“Would you like fair trade coffee or normal?” a barista once asked me.
Standing in a desolate service station, I had more reason than usual to despair at what is deemed normal.
“Err, fair trade please.”
“That’s an extra 15p, is that ok?”
I paid up. But it was not ok.
The message was clear: if you want fairness, you’re going to pay for it. Because that’s not in our business model: “normal” business is bleeding people dry.
I was reminded of this recently when the successful culmination of a year of campaigning for a living wage by staff at Ritzy Cinema in Brixton, south London, was followed promptly by a redundancy notice from the management at Picturehouse Cinemas.
Ritzy workers described it as a “vindictive retaliation”, and it’s easy to see why.
A year of leafleting, strikes, awareness-raising, and negotiations had come down to this: a living wage for those who make it through the 90 day ‘consultation period’ which will leave at least 20 of the 93 staff out of a job. The huge public backlash and calls for a boycott has now resulted in a dramatic U-turn from Picturehouse management: announcing that plans to sack staff have been shelved.
Both instances – a multinational coffee chain and an art-house cinema group now owned by one of the biggest (and growing) cinema businesses in Europe – represent a paradox. In both, a thin façade of a commitment to equity is belied by a refusal to genuinely embed the principle of paying workers a wage on which they can maintain a decent standard of living.
In that dichotomy lies the problem, and also the solution. The pressure which businesses feel – to be seen to be doing the right thing – is already there: and turning it up is the key.

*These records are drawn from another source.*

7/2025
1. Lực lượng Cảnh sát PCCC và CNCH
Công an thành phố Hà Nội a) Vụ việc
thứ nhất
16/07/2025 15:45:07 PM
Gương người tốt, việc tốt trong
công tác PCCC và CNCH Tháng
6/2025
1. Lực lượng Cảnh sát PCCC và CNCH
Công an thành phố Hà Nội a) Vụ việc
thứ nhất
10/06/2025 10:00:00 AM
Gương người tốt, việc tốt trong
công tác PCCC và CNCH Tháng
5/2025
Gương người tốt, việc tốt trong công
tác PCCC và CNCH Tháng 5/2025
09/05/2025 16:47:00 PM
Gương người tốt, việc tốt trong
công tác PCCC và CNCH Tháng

The Living Wage is calculated on the basis of the minimum a person needs to cover basic living costs. Across the UK it’s set at £7.65 an hour, while in London it’s £8.80. For the majority of people on minimum wage around the UK that’s an extra £1.15 an hour. Not much, but it can make a huge difference to people’s lives.
The cost of living crisis across the UK is acute, with low pay and stagnant wages, rising living costs, and welfare cuts forcing people to use food banks. The Trussell Trust reported a 163 per cent surge in emergency food parcels in 2013-14: up from 347,000 to 913,000.

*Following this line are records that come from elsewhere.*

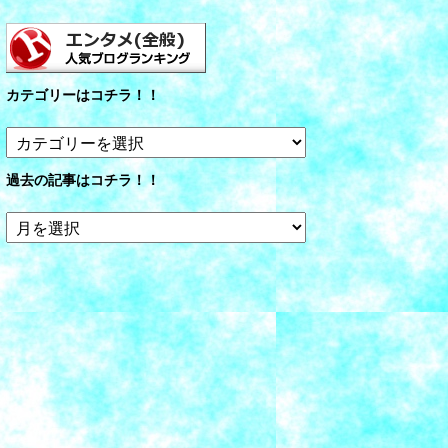
カテゴリーはコチラ！！
カ
テ
ゴ
過去の記事はコチラ！！
リ
ー
過
は
去
コ
の
チ
記
ラ！！
事
は
コ
チ
ラ！！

A large proportion of these people are in work – just some of the 5.2m people now in low-paid jobs (up 250,000 from last year). Raising wages is a fundamental lever in tackling in-work poverty and boosting the economy.
The Ritzy Living Wage campaign is an inspiring example of that call to action for raising wages. The workers received huge local support, with high-profile figures queuing up to give them their backing, from Eric Cantona to Monty Python’s Terry Jones, Russell Brand, Owen Jones, Will Self and directors Ken Loach and Mike Leigh.
As the Ritzy workers have shown, campaigning for the living wage effectively can not only bring direct results: it has a deeper normative effect across society.
Curzon Cinemas, which has been the subject of a similar dispute over wages for the past year, has just agreed to pay its staff the living wage. The fallout from the Picturehouse debacle is not hermetically sealed: the Ritzy staff’s fight may be more important than they know.
This was mirrored in Scotland just this week. There has been a longstanding campaign to get Celtic Football Club to adopt the living wage, led by the Celtic Trust. Despite a petition and widespread support, the club has not yet been amenable to the idea. But then suddenly, with no campaign, no pressure, no petition, their Scottish Premier League rival Hearts announced that it will become a living wage employer for its 150+ staff.
“Hearts supporters did not need to start a petition to get the club to pay the living wage, they just realised it was the right thing to do,” Peter Kelly, Co-Chair of the Scottish Living Wage Campaign, told me. “The more employers who sign up, the harder and harder it is for other employers to say that they cannot pay the living wage.”
“We believe that making the business case (which is undeniable) and bringing the voices of low paid workers to the fore are our best campaigning tools. We also know that increasing support and awareness within the general public, especially customers/stakeholders, is a really important aspect of the campaign.”
Football clubs south of the border are also coming under scrutiny, with Arsenal being urged to become a living wage employer by Islington Council – the first local authority in the UK to do so.
And the living wage is taking hold beyond local authorities and universities, which now represent 103 and 150 institutions paying the living wage, respectively. Some of the largest corporations in the world are signing up like Nestle, which employs over 8,000 workers.
Effective targeted campaigns work: but the ripples of progress they create are even more powerful.
Before the National Minimum Wage Act came into force in 1999, it was common to hear the same lines of argument which opponents of the living wage put forward. But the NMW is now not only enshrined legally, but accepted normatively across the political spectrum: it is a principle which, even if it was not in law, would be seen as necessary and desirable.
For dignity in work, for a prosperous economy and for a just society, living wages are a necessity. Wages which reflect basic living costs should never be a luxury, they should be “normal”.